Some companies, like UPS and Toys R Us have raised wages or added weekly bonuses to make their jobs more attractive. As the CareerCast report highlights, however, not all jobs are equal. Some start high but don’t grow, some start low and grow fast, and others start low and never grow at all. Holiday jobs go away in January.

A manufacturing worker who loses a solid job that supports a family will not make the same wage with one or even two retail positions. Workers who have patched together multiple hourly wage positions don’t have the flexibility to add hours at any one of them and still bring home the same paycheck.

And yet, the Labor Department tells us that the number of workers seeking full-time jobs has dropped by nearly 250,000 people in the last year. Go figure.

If you’re trying to make sense of all this, I suggest taking advice usually applied to the New England weather: If you don’t like it, wait a minute. It will change.

6 thoughts on “News on Robots, Jobs and Employment

  1. So let me make sure I understand something David. From what I’ve read, you’re against the continued development of robotics, automation and AI, fearing the masses will rise up and create havoc over this. Yet you work for a robotics company today that promotes all three of these things in their products?
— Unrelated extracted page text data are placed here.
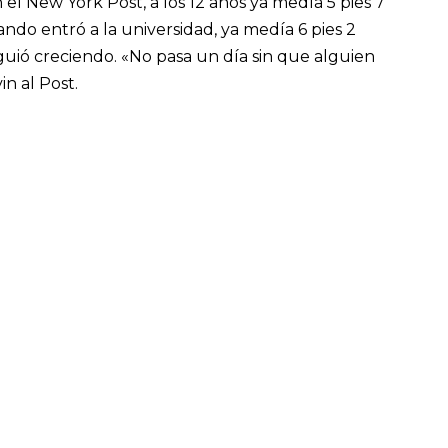
l New York Post, a los 12 años ya medía 5 pies 7
do entró a la universidad, ya medía 6 pies 2
uió creciendo. «No pasa un día sin que alguien
in al Post.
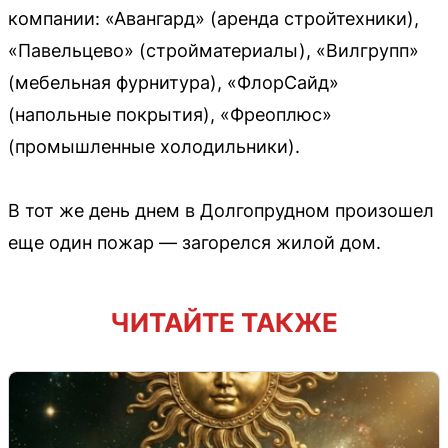
компании: «Авангард» (аренда стройтехники),
«Павельцево» (стройматериалы), «Вилгрупп»
(мебельная фурнитура), «ФлорСайд»
(напольные покрытия), «Фреоплюс»
(промышленные холодильники).
В тот же день днем в Долгопрудном произошел
еще один пожар — загорелся жилой дом.
ЧИТАЙТЕ ТАКЖЕ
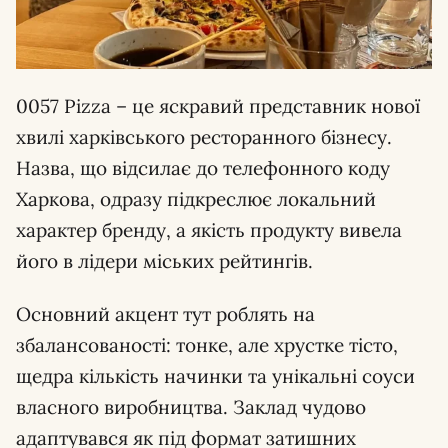
0057 Pizza – це яскравий представник нової
хвилі харківського ресторанного бізнесу.
Назва, що відсилає до телефонного коду
Харкова, одразу підкреслює локальний
характер бренду, а якість продукту вивела
його в лідери міських рейтингів.
Основний акцент тут роблять на
збалансованості: тонке, але хрустке тісто,
щедра кількість начинки та унікальні соуси
власного виробництва. Заклад чудово
адаптувався як під формат затишних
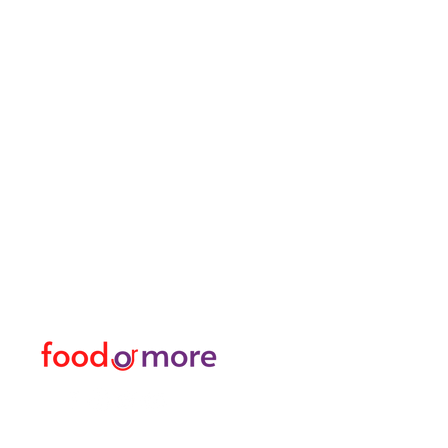
طعامأو المزيد
القائمة
تحتاج مساعدة؟
طعام / مطعم
زرنا
دعم العملاء
غذاء
للحصول على المساعدة أو
او اكثر
اتصل بنا على
شخصي
05433915577
نقل / تأجير السيارات
اكتشف المدينة
منسق زهور
حمام تركي وسبا / مساج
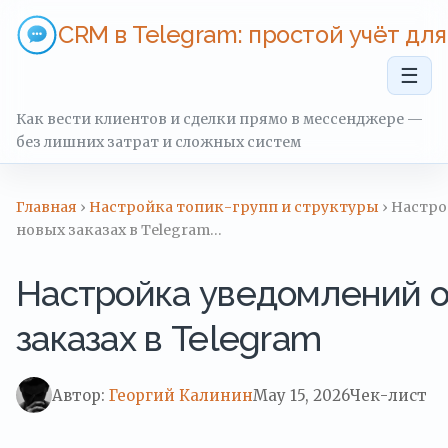
CRM в Telegram: простой учёт дл
☰
Как вести клиентов и сделки прямо в мессенджере —
без лишних затрат и сложных систем
Главная
›
Настройка топик-групп и структуры
› Настро
новых заказах в Telegram…
Настройка уведомлений о
заказах в Telegram
Автор:
Георгий Калинин
May 15, 2026
Чек-лист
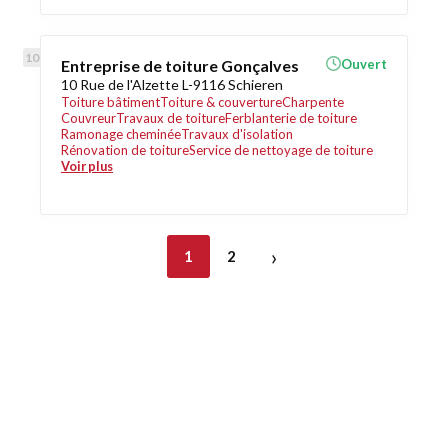
Entreprise de toiture Gonçalves
Ouvert
10 Rue de l'Alzette L-9116 Schieren
Toiture bâtiment
Toiture & couverture
Charpente
Couvreur
Travaux de toiture
Ferblanterie de toiture
Ramonage cheminée
Travaux d'isolation
Rénovation de toiture
Service de nettoyage de toiture
Voir plus
›
1
2
Découvrez également
Maison.lu
Habiter.lu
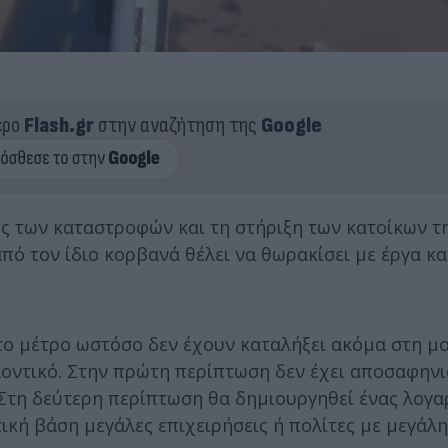
ερο
Flash.gr
στην αναζήτηση της
Google
ς των καταστροφών και τη στήριξη των κατοίκων τ
πό τον ίδιο κορβανά θέλει να θωρακίσει με έργα κα
ο μέτρο ωστόσο δεν έχουν καταλήξει ακόμα στη μο
οντικό. Στην πρώτη περίπτωση δεν έχει αποσαφηνι
 Στη δεύτερη περίπτωση θα δημιουργηθεί ένας λογ
τική βάση μεγάλες επιχειρήσεις ή πολίτες με μεγάλ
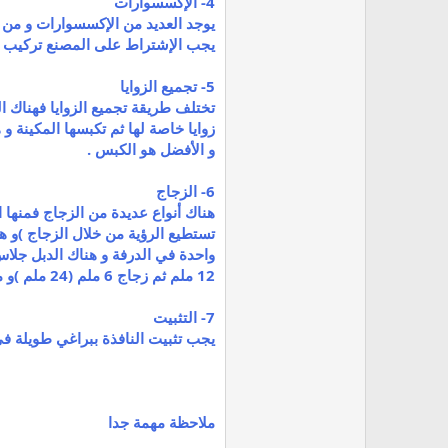
4- الإكسسوارات
يوجد العديد من الإكسسوارات و من 
يجب الإشتراط على المصنع تركيب إك
5- تجميع الزوايا
تختلف طريقة تجميع الزوايا فهناك ال
زوايا خاصة لها ثم تكبسها المكينة و
و الأفضل هو الكبس .
6- الزجاج
هناك أنواع عديدة من الزجاج فمنها ال
12 ملم ثم زجاج 6 ملم (24 ملم )و من الأفضل أن يكون الزجاج مقسّى أي سكوريت ضد الكسر .
7- التثبيت
يجب تثبيت النافذة ببراغي طويلة في
ملاحظة مهمة جدا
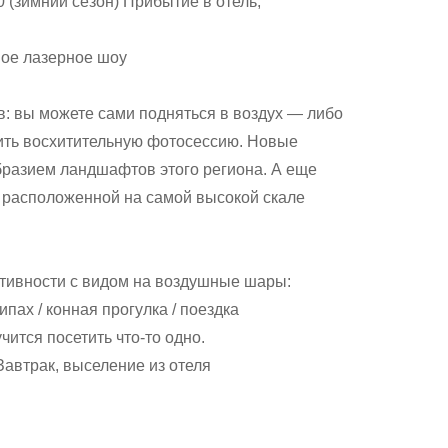
30 (зимний сезон) Прибытие в отель,
ное лазерное шоу
: вы можете сами подняться в воздух — либо
ить восхитительную фотосессию. Новые
разием ландшафтов этого региона. А еще
, расположенной на самой высокой скале
тивности с видом на воздушные шары:
ах / конная прогулка / поездка
чится посетить что-то одно.
 Завтрак, выселение из отеля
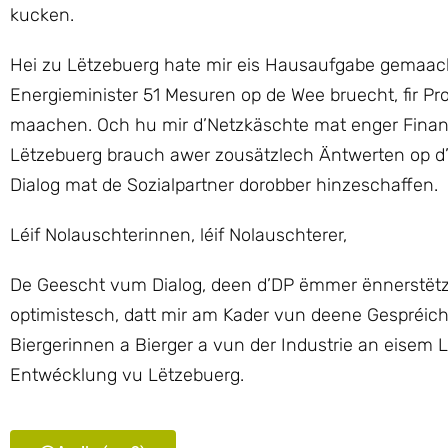
kucken.
Hei zu Lëtzebuerg hate mir eis Hausaufgabe gemaach 
Energieminister 51 Mesuren op de Wee bruecht, fir Pr
maachen. Och hu mir d’Netzkäschte mat enger Finanzsp
Lëtzebuerg brauch awer zousätzlech Äntwerten op d’Pro
Dialog mat de Sozialpartner dorobber hinzeschaffen.
Léif Nolauschterinnen, léif Nolauschterer,
De Geescht vum Dialog, deen d’DP ëmmer ënnerstëtzt
optimistesch, datt mir am Kader vun deene Gespréic
Biergerinnen a Bierger a vun der Industrie an eisem
Entwécklung vu Lëtzebuerg.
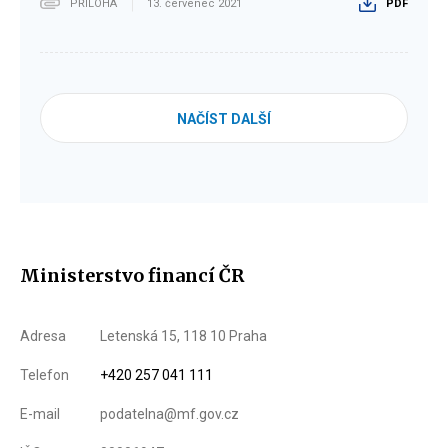
PŘÍLOHA
13. červenec 2021
PDF
NAČÍST DALŠÍ
Ministerstvo financí ČR
Adresa
Letenská 15, 118 10 Praha
Telefon
+420 257 041 111
E-mail
podatelna@mf.gov.cz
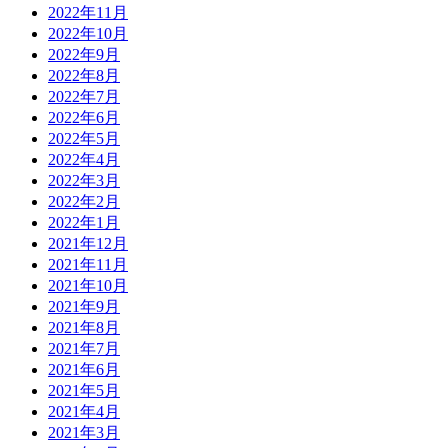
2022年11月
2022年10月
2022年9月
2022年8月
2022年7月
2022年6月
2022年5月
2022年4月
2022年3月
2022年2月
2022年1月
2021年12月
2021年11月
2021年10月
2021年9月
2021年8月
2021年7月
2021年6月
2021年5月
2021年4月
2021年3月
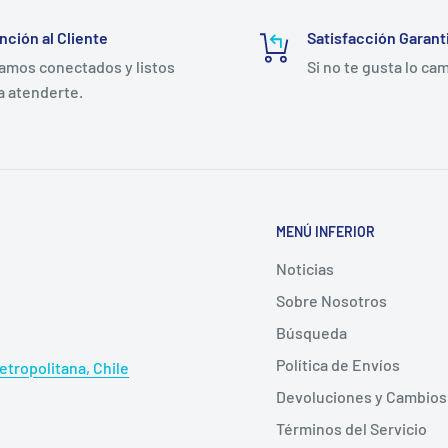
édico en Chile
nción al Cliente
Satisfacción Garant
amos conectados y listos
Si no te gusta lo ca
ional o tratamiento
a atenderte.
unta Catéter
MENÚ INFERIOR
eño cónico de la punta se
Noticias
o fugas durante la
Sobre Nosotros
Búsqueda
do en silicona permite
Política de Envíos
tropolitana, Chile
el riesgo de distensión
Devoluciones y Cambios
Términos del Servicio
la cada 2ml son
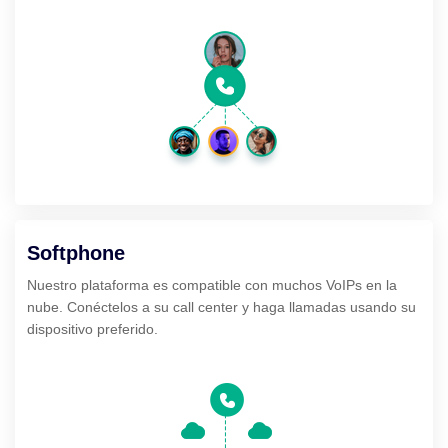
Softphone
Nuestro plataforma es compatible con muchos VoIPs en la
nube. Conéctelos a su call center y haga llamadas usando su
dispositivo preferido.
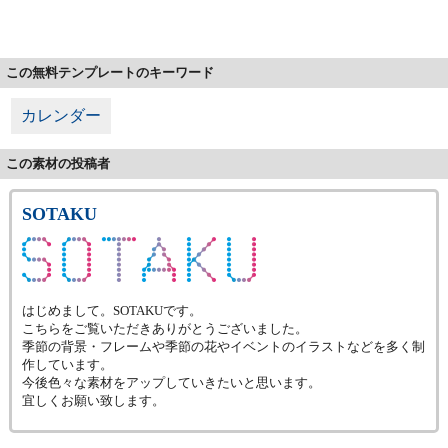
この無料テンプレートのキーワード
カレンダー
この素材の投稿者
SOTAKU
はじめまして。SOTAKUです。
こちらをご覧いただきありがとうございました。
季節の背景・フレームや季節の花やイベントのイラストなどを多く制
作しています。
今後色々な素材をアップしていきたいと思います。
宜しくお願い致します。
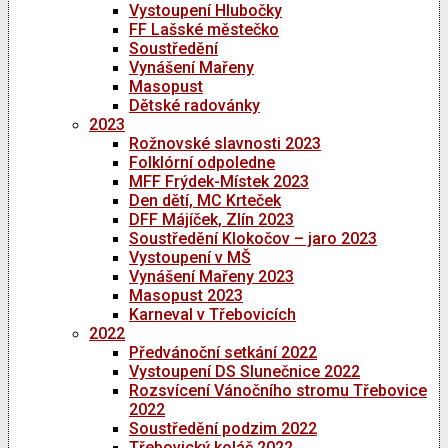
Vystoupení Hlubočky
FF Lašské městečko
Soustředění
Vynášení Mařeny
Masopust
Dětské radovánky
2023
Rožnovské slavnosti 2023
Folklórní odpoledne
MFF Frýdek-Místek 2023
Den dětí, MC Krteček
DFF Májíček, Zlín 2023
Soustředění Klokočov – jaro 2023
Vystoupení v MŠ
Vynášení Mařeny 2023
Masopust 2023
Karneval v Třebovicích
2022
Předvánoční setkání 2022
Vystoupení DS Slunečnice 2022
Rozsvícení Vánočního stromu Třebovice
2022
Soustředění podzim 2022
Třebovický koláč 2022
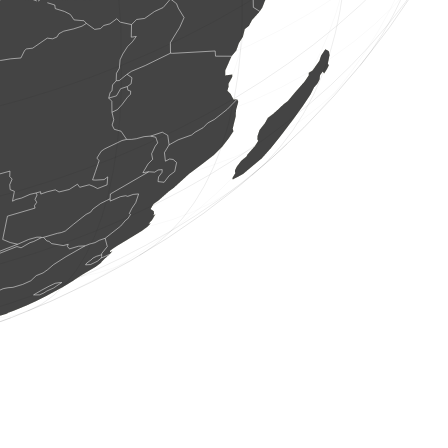
1 oiseau
(6 août 2026 3:57:43)
www.ornitho.ch
2 oiseaux
(6 août 2026 3:57:42)
www.ornitho.ch
0
oiseau
(6 août 2026 3:57:40)
www.ornitho.de
1 oiseau
(6 août 2026 3:57:34)
www.ornitho.ch
1 oiseau
(6 août 2026 3:57:30)
www.ornitho.ch
1 oiseau
(6 août 2026 3:56:34)
www.ornitho.de
1 oiseau
(6 août 2026 3:56:10)
www.ornitho.de
1 oiseau
(6 août 2026 3:56:10)
www.ornitho.de
20 oiseaux
(6 août 2026 3:56:05)
www.ornitho.de
1 oiseau
(6 août 2026 3:55:41)
www.ornitho.de
1 oiseau
(6 août 2026 3:55:39)
www.ornitho.de
1 oiseau
(6 août 2026 3:55:34)
www.ornitho.de
1 oiseau
(6 août 2026 3:55:18)
dabasdati.ornitho.lv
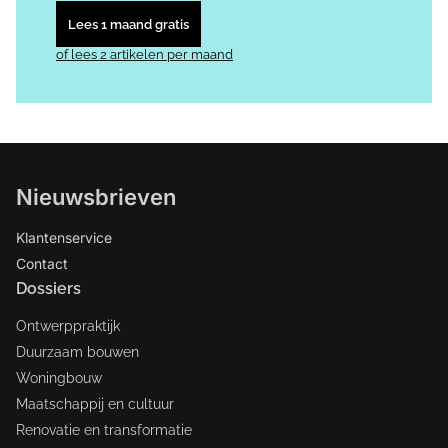
Lees 1 maand gratis
of lees 2 artikelen per maand
Nieuwsbrieven
Klantenservice
Contact
Dossiers
Ontwerppraktijk
Duurzaam bouwen
Woningbouw
Maatschappij en cultuur
Renovatie en transformatie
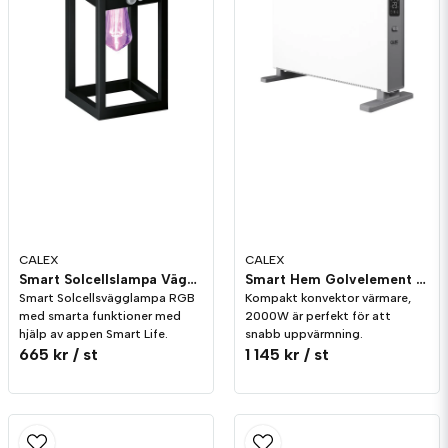
Ja, ni får publicera min fråga
Skicka fråga
CALEX
CALEX
Smart Solcellslampa Vägglykta
Smart Hem Golvelement 2000W
Smart Solcellsvägglampa RGB
Kompakt konvektor värmare,
med smarta funktioner med
2000W är perfekt för att
hjälp av appen Smart Life.
snabb uppvärmning.
665 kr
/ st
1 145 kr
/ st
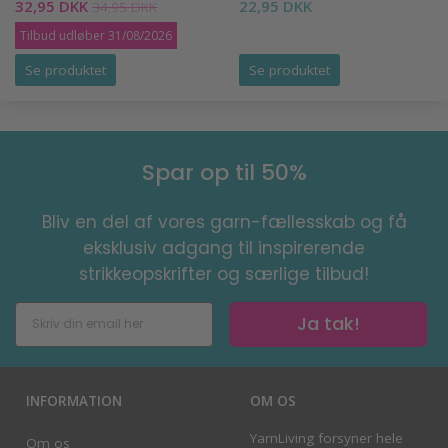
32,95 DKK
22,95 DKK
34,95 DKK
Tilbud udløber 31/08/2026
Se produktet
Se produktet
Spar op til 50%
Bliv en del af vores garn-fællesskab og få
eksklusiv adgang til inspirerende
strikkeopskrifter og særlige tilbud!
Ja tak!
INFORMATION
OM OS
YarnLiving forsyner hele
Om os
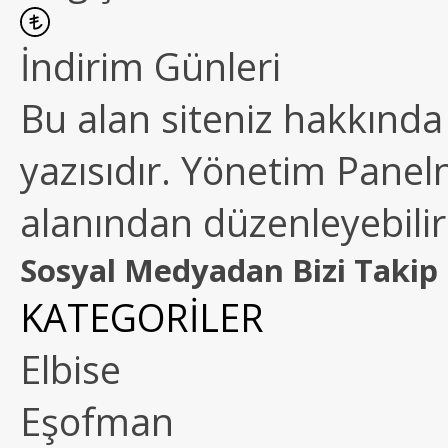
İndirim Günleri
Bu alan siteniz hakkında k
yazısıdır. Yönetim Paneln
alanından düzenleyebilirs
Sosyal Medyadan Bizi Takip 
KATEGORİLER
Elbise
Eşofman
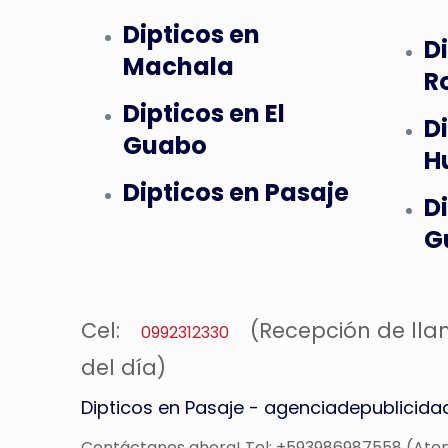
Dipticos en
D
Machala
R
Dipticos en El
D
Guabo
H
Dipticos en Pasaje
D
G
Cel:
(Recepción de lla
0992312330
del día)
Dipticos en Pasaje - agenciadepublicid
Contáctanos ahora! Tel: +593986987558 (Ate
Is that right?

  2. There’s No You in AI
    Quote: “This is not going to end well.”

    I find it ironic that so many of the high-tech companies have executives that, per a New Yorker piece, are afraid of “the masses” rising up as AI / automation displace people in large numbers – the point where many are buying remote (even fortified) properties, “survival bunkers”, or land overseas to which they plan to flee. And yet they persist.

    Doomsday Prep for the Super-Rich
    ** Quote:
    I asked Hoffman to estimate what share of fellow Silicon Valley billionaires have acquired some level of “apocalypse insurance,” in the form of a hideaway in the U.S. or abroad. “I would guess fifty-plus per cent,” he said, “but that’s parallel with the decision to buy a vacation home. Human motivation is complex, and I think people can say, ‘I now have a safety blanket for this thing that scares me.’ ” The fears vary, but many worry that, as artificial intelligence takes away a growing share of jobs, there will be a backlash against Silicon Valley, America’s second-highest concentration of wealth. (Southwestern Connecticut is first.) “I’ve heard this theme from a bunch of people,” Hoffman said. “Is the country going to turn against the wealthy? Is it going to turn against technological innovation? Is it going to turn into civil disorder?”

  3. It’s a “Basic Fact” of human nature that you cannot take away what people have – e.g., a stable job, a predictable future, an income that is solid enough to sustain you (and a family) – and replace it with something less stable, less predictable, and lower wage and expect people to be happy about it. And it bespeaks an INCREDIBLE level of cluelessness to then turn around and, as so many in the C-suite and consultant class do, lecture people about how “the surveys” say that people really do want the “freedom” and other pap of the gig economy.